Sorting and top-k#


Data

You can download the dataset used in this reading here:

New Data#

For this slide, let’s change the data up a bit to give you a sense of how generic this work in pandas can be. We have been using examples with earthquake data that came from a CSV format, but many datasets provide CSV formats of their data.

In this slide, we will use an example from fMRI (e.g., brain scans) data to show activation in various regions of the brain. Don’t worry, you don’t need to actually understand how brains work to follow along with this example, but we did want to show how all of these examples are just stand-ins for basically anything you want to compute (assuming it’s in a CSV). Note that this dataset has a special value called NaN in it that we will talk more about in the next module!

import pandas as pd

df = pd.read_csv('fmri.csv')
print(df)

Sorting#

Another very common operation in pandas needs you to sort the data. This could either be for presentation reasons or you might be interested in finding the “top 10” rows based on some criteria. pandas makes sorting really easy!

import pandas as pd

df = pd.read_csv('fmri.csv')

print(df.sort_values('signal'))

Notice that this prints out all the data where the rows sorted by 'signal' . Notice that the index of each row stays the same meaning the index is no longer in sorted-order!

Warning

Like in the last slide df.sort_values('signal') does not actually sort df ! It returns a new DataFrame where all the rows are sorted by 'signal' .

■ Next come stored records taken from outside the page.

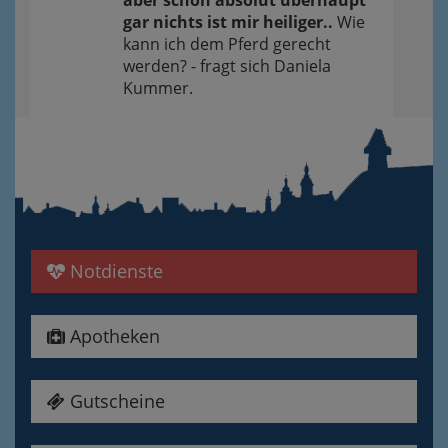
aber schon absolut überhaupt
gar nichts ist mir heiliger..
Wie
kann ich dem Pferd gerecht
werden? - fragt sich Daniela
Kummer.
Notdienste
Apotheken
Gutscheine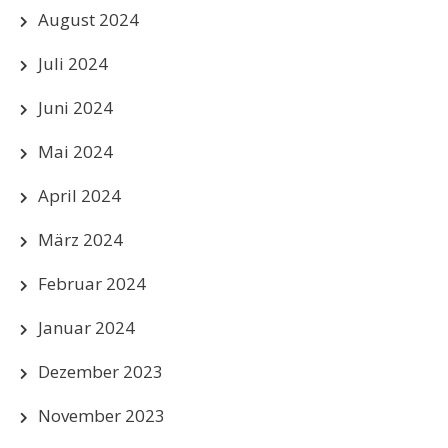
August 2024
Juli 2024
Juni 2024
Mai 2024
April 2024
März 2024
Februar 2024
Januar 2024
Dezember 2023
November 2023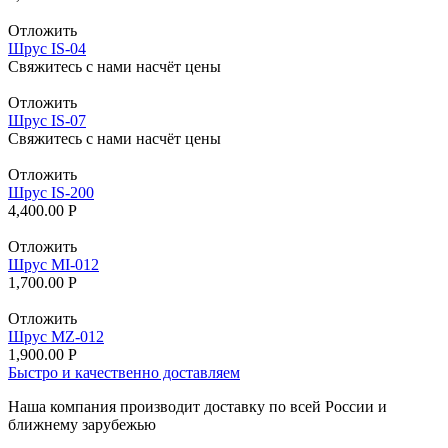
Отложить
Шрус IS-04
Свяжитесь с нами насчёт цены
Отложить
Шрус IS-07
Свяжитесь с нами насчёт цены
Отложить
Шрус IS-200
4,400.00
Р
Отложить
Шрус MI-012
1,700.00
Р
Отложить
Шрус MZ-012
1,900.00
Р
Быстро и качественно доставляем
Наша компания производит доставку по всей России и
ближнему зарубежью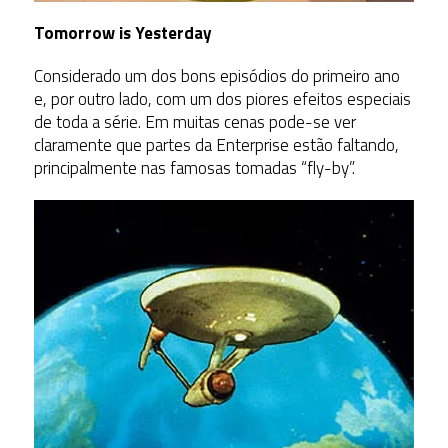
Tomorrow is Yesterday
Considerado um dos bons episódios do primeiro ano
e, por outro lado, com um dos piores efeitos especiais
de toda a série. Em muitas cenas pode-se ver
claramente que partes da Enterprise estão faltando,
principalmente nas famosas tomadas “fly-by”.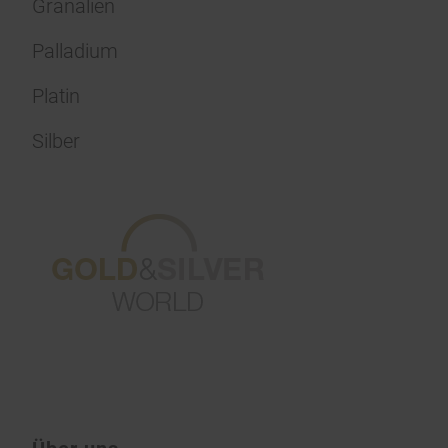
Granalien
Palladium
Platin
Silber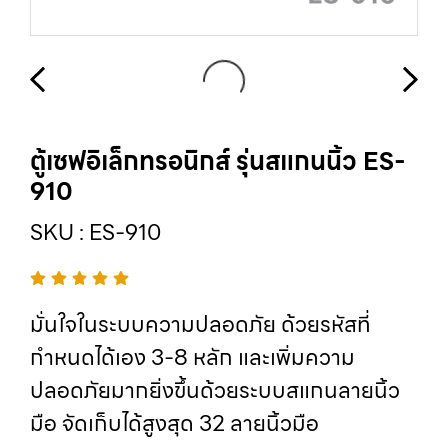
ตู้เซฟอิเล็กทรอนิกส์ รุ่นสแกนนิ้ว ES-
910
SKU : ES-910
มั่นใจในระบบความปลอดภัย ด้วยรหัสที่
กำหนดได้เอง 3-8 หลัก และเพิ่มความ
ปลอดภัยมากยิ่งขึ้นด้วยระบบสแกนลายนิ้ว
มือ จัดเก็บได้สูงสุด 32 ลายนิ้วมือ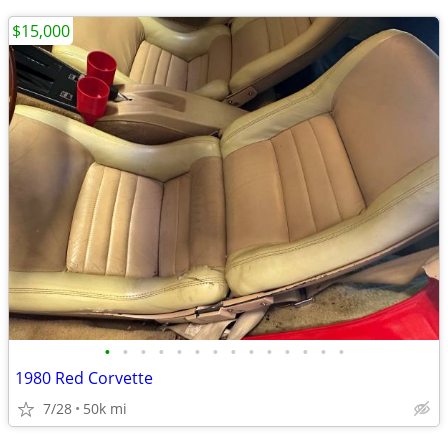
$15,000
•
•
•
•
•
•
•
•
•
•
•
•
•
•
1980 Red Corvette
7/28
50k mi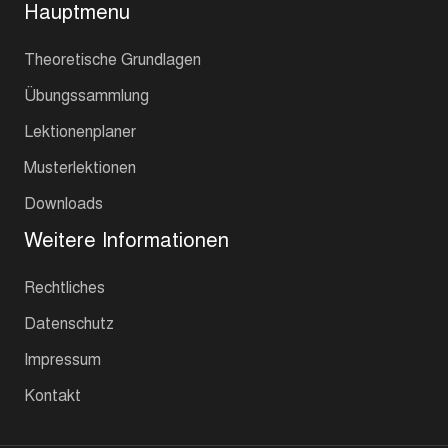
Hauptmenu
Theoretische Grundlagen
Übungssammlung
Lektionenplaner
Musterlektionen
Downloads
Weitere Informationen
Rechtliches
Datenschutz
Impressum
Kontakt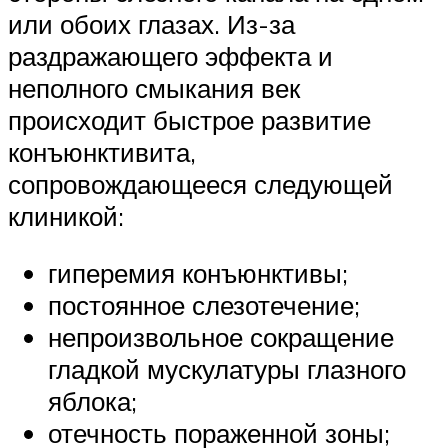
или обоих глазах. Из-за
раздражающего эффекта и
неполного смыкания век
происходит быстрое развитие
конъюнктивита,
сопровождающееся следующей
клиникой:
гиперемия конъюнктивы;
постоянное слезотечение;
непроизвольное сокращение
гладкой мускулатуры глазного
яблока;
отечность пораженной зоны;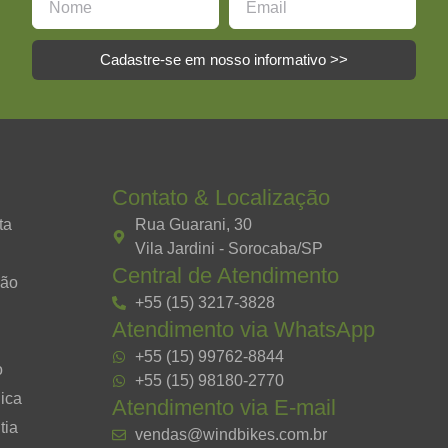
Cadastre-se em nosso informativo >>
Contato & Localização
ta
Rua Guarani, 30
Vila Jardini - Sorocaba/SP
Central de Atendimento
ção
+55 (15) 3217-3828
Atendimento via WhatsApp
+55 (15) 99762-8844
o
+55 (15) 98180-2770
ica
Atendimento via E-mail
tia
vendas@windbikes.com.br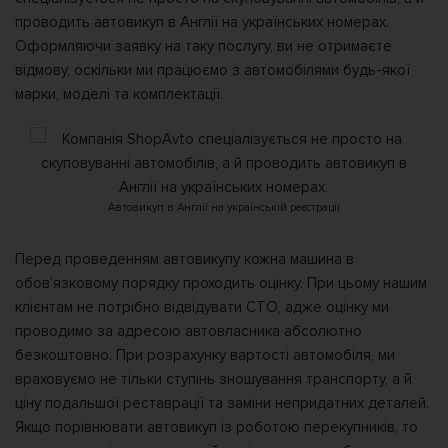
проводить автовикуп в Англії на українських номерах.
Оформляючи заявку на таку послугу, ви не отримаєте
відмову, оскільки ми працюємо з автомобілями будь-якої
марки, моделі та комплектації.
Автовикуп в Англії на українській реєстрації
Перед проведенням автовикупу кожна машина в
обов’язковому порядку проходить оцінку. При цьому нашим
клієнтам не потрібно відвідувати СТО, адже оцінку ми
проводимо за адресою автовласника абсолютно
безкоштовно. При розрахунку вартості автомобіля, ми
враховуємо не тільки ступінь зношування транспорту, а й
ціну подальшої реставрації та заміни непридатних деталей.
Якщо порівнювати автовикуп із роботою перекупників, то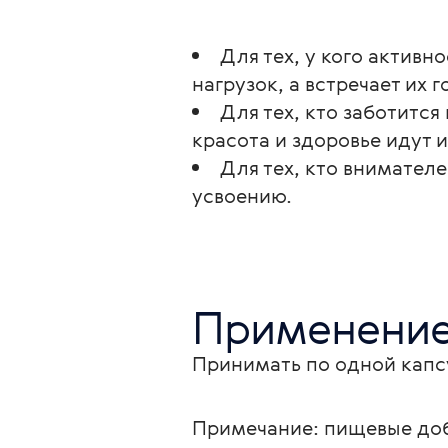
Для тех, у кого активн
нагрузок, а встречает их г
Для тех, кто заботится
красота и здоровье идут 
Для тех, кто внимателе
усвоению.
Применени
Принимать по одной капсу
Примечание: пищевые доб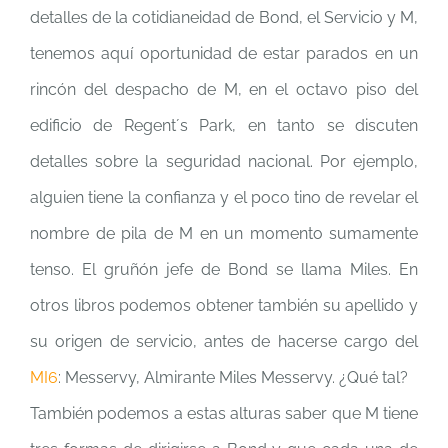
detalles de la cotidianeidad de Bond, el Servicio y M,
tenemos aquí oportunidad de estar parados en un
rincón del despacho de M, en el octavo piso del
edificio de Regent´s Park, en tanto se discuten
detalles sobre la seguridad nacional. Por ejemplo,
alguien tiene la confianza y el poco tino de revelar el
nombre de pila de M en un momento sumamente
tenso. El gruñón jefe de Bond se llama Miles. En
otros libros podemos obtener también su apellido y
su origen de servicio, antes de hacerse cargo del
MI6
: Messervy, Almirante Miles Messervy. ¿Qué tal?
También podemos a estas alturas saber que M tiene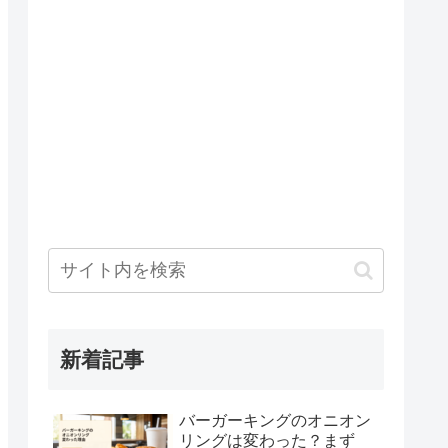
新着記事
バーガーキングのオニオン
リングは変わった？まず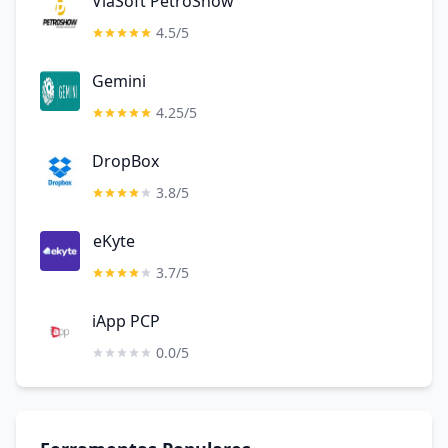
ViaSoft PetroShow
4.5/5
Gemini
4.25/5
DropBox
3.8/5
eKyte
3.7/5
iApp PCP
0.0/5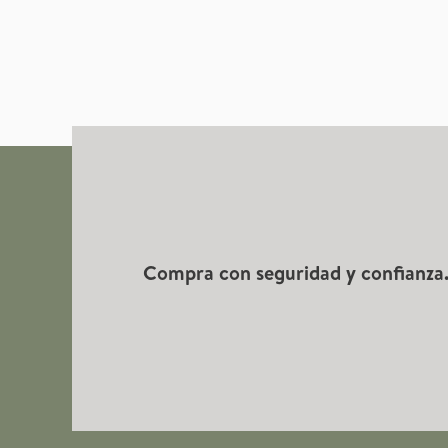
la
página
de
producto
Compra con seguridad y confianza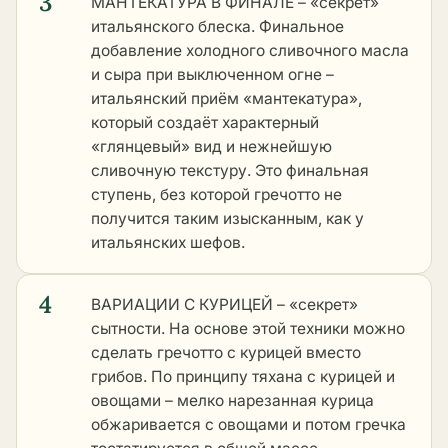
3
МАНТЕКАТУРА В ФИНАЛЕ – «секрет»
итальянского блеска. Финальное
добавление холодного сливочного масла
и сыра при выключенном огне –
итальянский приём «мантекатура»,
который создаёт характерный
«глянцевый» вид и нежнейшую
сливочную текстуру. Это финальная
ступень, без которой гречотто не
получится таким изысканным, как у
итальянских шефов.
4
ВАРИАЦИИ С КУРИЦЕЙ – «секрет»
сытности. На основе этой техники можно
сделать гречотто с курицей вместо
грибов. По принципу
тяхана с курицей и
овощами
– мелко нарезанная курица
обжаривается с овощами и потом гречка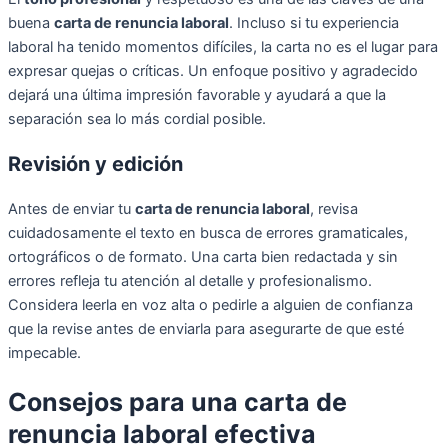
buena
carta de renuncia laboral
. Incluso si tu experiencia
laboral ha tenido momentos difíciles, la carta no es el lugar para
expresar quejas o críticas. Un enfoque positivo y agradecido
dejará una última impresión favorable y ayudará a que la
separación sea lo más cordial posible.
Revisión y edición
Antes de enviar tu
carta de renuncia laboral
, revisa
cuidadosamente el texto en busca de errores gramaticales,
ortográficos o de formato. Una carta bien redactada y sin
errores refleja tu atención al detalle y profesionalismo.
Considera leerla en voz alta o pedirle a alguien de confianza
que la revise antes de enviarla para asegurarte de que esté
impecable.
Consejos para una carta de
renuncia laboral efectiva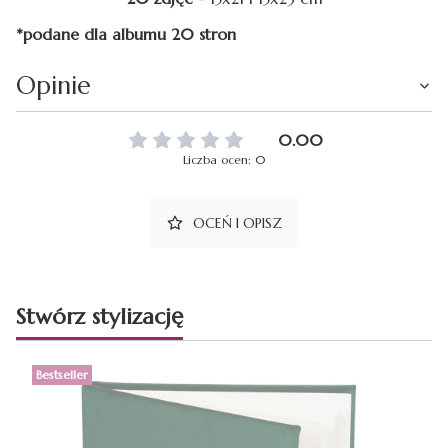
*podane dla albumu 20 stron
Opinie
0.00
Liczba ocen: 0
OCEŃ I OPISZ
Stwórz stylizację
Bestseller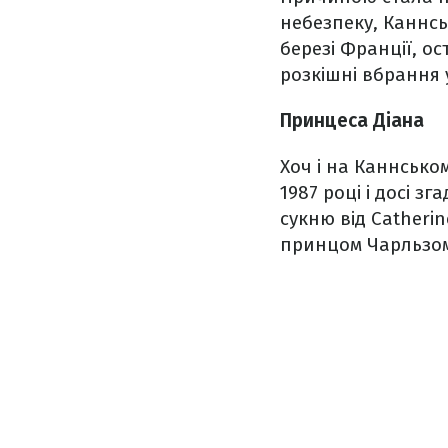
небезпеку, Каннсь
березі Франції, ос
розкішні вбрання 
Принцеса Діана
Хоч і на Каннсько
1987 році і досі з
сукню від Catheri
принцом Чарльзо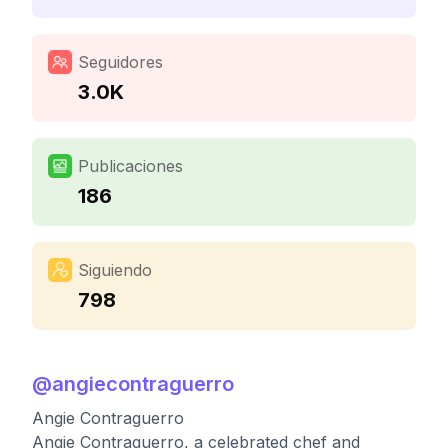
Seguidores
3.0K
Publicaciones
186
Siguiendo
798
@
angiecontraguerro
Angie Contraguerro
Angie Contraguerro, a celebrated chef and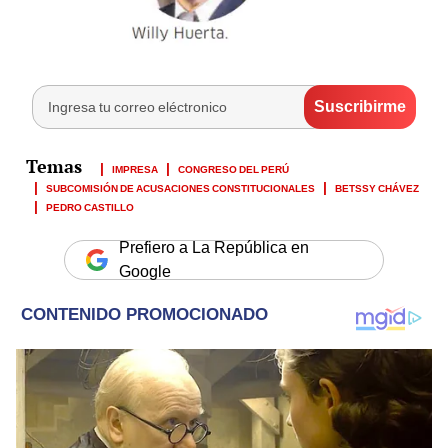
IMPRESA
CONGRESO DEL PERÚ
SUBCOMISIÓN DE ACUSACIONES CONSTITUCIONALES
BETSSY CHÁVEZ
PEDRO CASTILLO
Prefiero a La República en
Google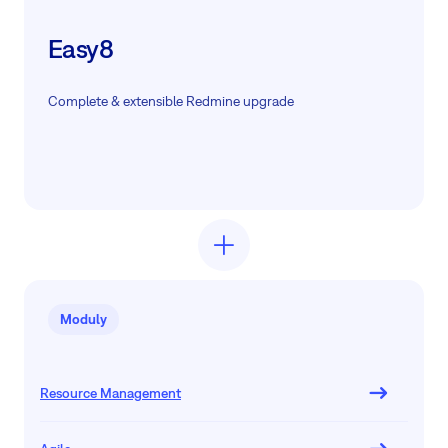
Easy8
Complete & extensible Redmine upgrade
Moduly
Resource Management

If you want to keep the sorting, you need to save the result in a variable (i.e. `df = df.sort_values('signal')` )

Top-k#

Instead of actually sorting the data, you might want to find the 10 highest signals in the data. pandas also provides a way to do this with the nlargest function.

import pandas as pd

df = pd.read_csv('fmri.csv')

# Returns a new DataFrame with the 10 rows with the largest `signal`.
print(df.nlargest(10, 'signal'))